◆ **Saved entries**
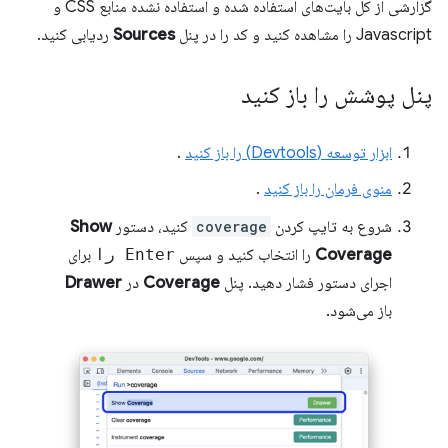
گزارشی از کل بایت‌های استفاده شده و استفاده نشده منابع CSS و
Javascript را مشاهده کنید و کد را در پنل
Sources
ردیابی کنید.
پنل پوشش را باز کنید
ابزار توسعه (Devtools) را باز کنید
.
منوی فرمان را باز کنید
.
شروع به تایپ کردن
coverage
کنید، دستور
Show
Coverage
را انتخاب کنید و سپس
Enter را
برای
اجرای دستور فشار دهید. پنل
Coverage
در
Drawer
باز می‌شود.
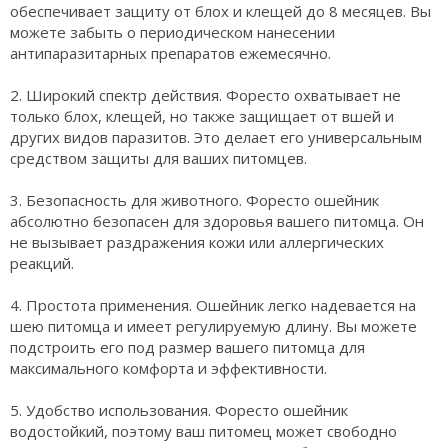
обеспечивает защиту от блох и клещей до 8 месяцев. Вы
можете забыть о периодическом нанесении
антипаразитарных препаратов ежемесячно.
2. Широкий спектр действия. Форесто охватывает не
только блох, клещей, но также защищает от вшей и
других видов паразитов. Это делает его универсальным
средством защиты для ваших питомцев.
3. Безопасность для животного. Форесто ошейник
абсолютно безопасен для здоровья вашего питомца. Он
не вызывает раздражения кожи или аллергических
реакций.
4. Простота применения. Ошейник легко надевается на
шею питомца и имеет регулируемую длину. Вы можете
подстроить его под размер вашего питомца для
максимального комфорта и эффективности.
5. Удобство использования. Форесто ошейник
водостойкий, поэтому ваш питомец может свободно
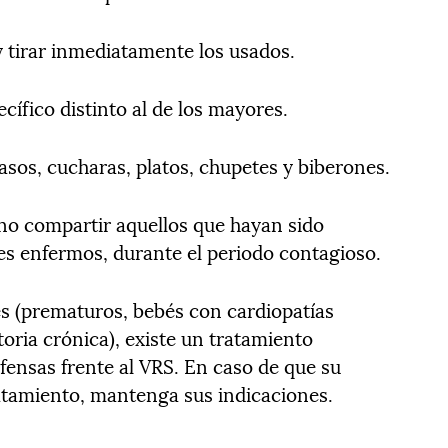
y tirar inmediatamente los usados.
ecífico distinto al de los mayores.
vasos, cucharas, platos, chupetes y biberones.
 no compartir aquellos que hayan sido
s enfermos, durante el periodo contagioso.
es (prematuros, bebés con cardiopatías
oria crónica), existe un tratamiento
fensas frente al VRS. En caso de que su
atamiento, mantenga sus indicaciones.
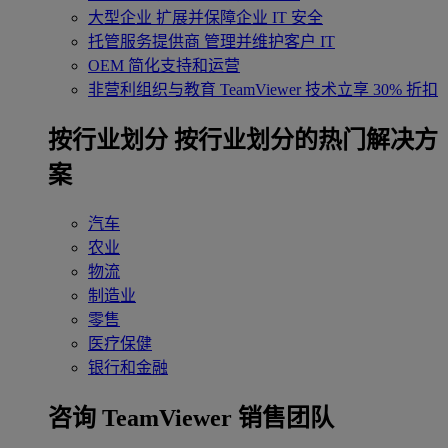
大型企业
扩展并保障企业 IT 安全
托管服务提供商
管理并维护客户 IT
OEM
简化支持和运营
非营利组织与教育
TeamViewer 技术立享 30% 折扣
‌按行业划分
按行业划分的热门解决方
案
汽车
农业
物流
制造业
零售
医疗保健
银行和金融
咨询 TeamViewer 销售团队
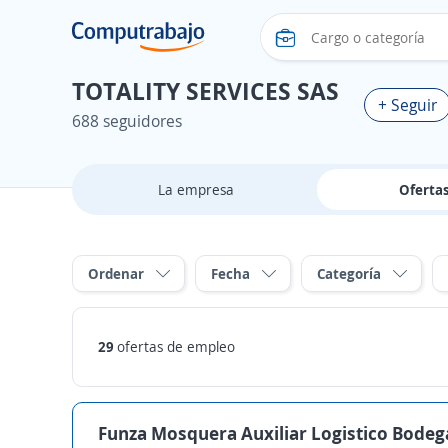
TOTALITY SERVICES SAS
+ Seguir
688 seguidores
La empresa
Oferta
Ordenar
Fecha
Categoría
29
ofertas de empleo
Funza Mosquera Auxiliar Logistico Bodeg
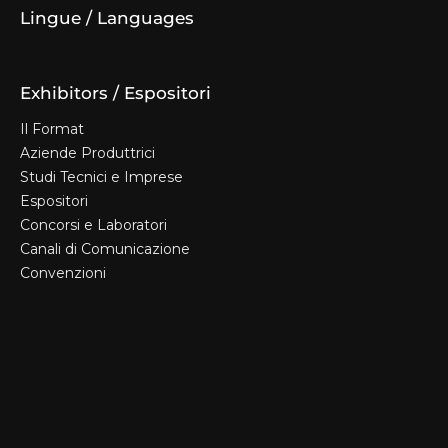
Lingue / Languages
Exhibitors / Espositori
Il Format
Aziende Produttrici
Studi Tecnici e Imprese
Espositori
Concorsi e Laboratori
Canali di Comunicazione
Convenzioni
Il Format
Aziende Produttrici
Studi Tecnici e Imprese
Espositori
Concorsi e Laboratori
Canali di Comunicazione
Convenzioni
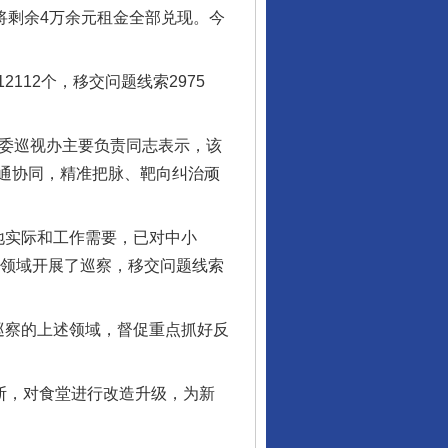
，将剩余4万余元租金全部兑现。今
12个，移交问题线索2975
省委巡视办主要负责同志表示，该
通协同，精准把脉、靶向纠治顽
行业协会接连发公告
实际和工作需要，已对中小
生领域开展了巡察，移交问题线索
察的上述领域，督促重点抓好反
断，对食堂进行改造升级，为新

◆ **What the exercise asks**
Apart from the pictures, the entries above are to be repeated in full and exactly.

◆ **Task answer**
گزارشی از کل بایت‌های استفاده شده و استفاده نشده منابع CSS و
Javascript را مشاهده کنید و کد را در پنل
Sources
ردیابی کنید.
پنل پوشش را باز کنید
ابزار توسعه (Devtools) را باز کنید
.
منوی فرمان را باز کنید
.
شروع به تایپ کردن
coverage
کنید، دستور
Show
Coverage
را انتخاب کنید و سپس
Enter را
برای
اجرای دستور فشار دهید. پنل
Coverage
در
Drawer
باز می‌شود.
обеспечивает защиту от блох и клещей до 8 месяцев. Вы
можете забыть о периодическом нанесении
антипаразитарных препаратов ежемесячно.
2. Широкий спектр действия. Форесто охватывает не
только блох, клещей, но также защищает от вшей и
других видов паразитов. Это делает его универсальным
средством защиты для ваших питомцев.
3. Безопасность для животного. Форесто ошейник
абсолютно безопасен для здоровья вашего питомца. Он
не вызывает раздражения кожи или аллергических
реакций.
4. Простота применения. Ошейник легко надевается на
шею питомца и имеет регулируемую длину. Вы можете
подстроить его под размер вашего питомца для
максимального комфорта и эффективности.
5. Удобство использования. Форесто ошейник
водостойкий, поэтому ваш питомец может свободно
y tirar inmediatamente los usados.
ecífico distinto al de los mayores.
vasos, cucharas, platos, chupetes y biberones.
 no compartir aquellos que hayan sido
s enfermos, durante el periodo contagioso.
es (prematuros, bebés con cardiopatías
oria crónica), existe un tratamiento
fensas frente al VRS. En caso de que su
atamiento, mantenga sus indicaciones.
大型企业
扩展并保障企业 IT 安全
托管服务提供商
管理并维护客户 IT
OEM
简化支持和运营
非营利组织与教育
TeamViewer 技术立享 30% 折扣
‌按行业划分
按行业划分的热门解决方
案
汽车
农业
物流
制造业
零售
医疗保健
银行和金融
咨询 TeamViewer 销售团队
TOTALITY SERVICES SAS
+ Seguir
688 seguidores
La empresa
Oferta
Ordenar
Fecha
Categoría
29
ofertas de empleo
Funza Mosquera Auxiliar Logistico Bodeg
Lingue / Languages
Exhibitors / Espositori
Il Format
Aziende Produttrici
Studi Tecnici e Imprese
Espositori
Concorsi e Laboratori
Canali di Comunicazione
Convenzioni
Il Format
Aziende Produttrici
Studi Tecnici e Imprese
Espositori
Concorsi e Laboratori
Canali di Comunicazione
Convenzioni
，将剩余4万余元租金全部兑现。今
12个，移交问题线索2975
省委巡视办主要负责同志表示，该
通协同，精准把脉、靶向纠治顽
行业协会接连发公告
实际和工作需要，已对中小
生领域开展了巡察，移交问题线索
察的上述领域，督促重点抓好反
断，对食堂进行改造升级，为新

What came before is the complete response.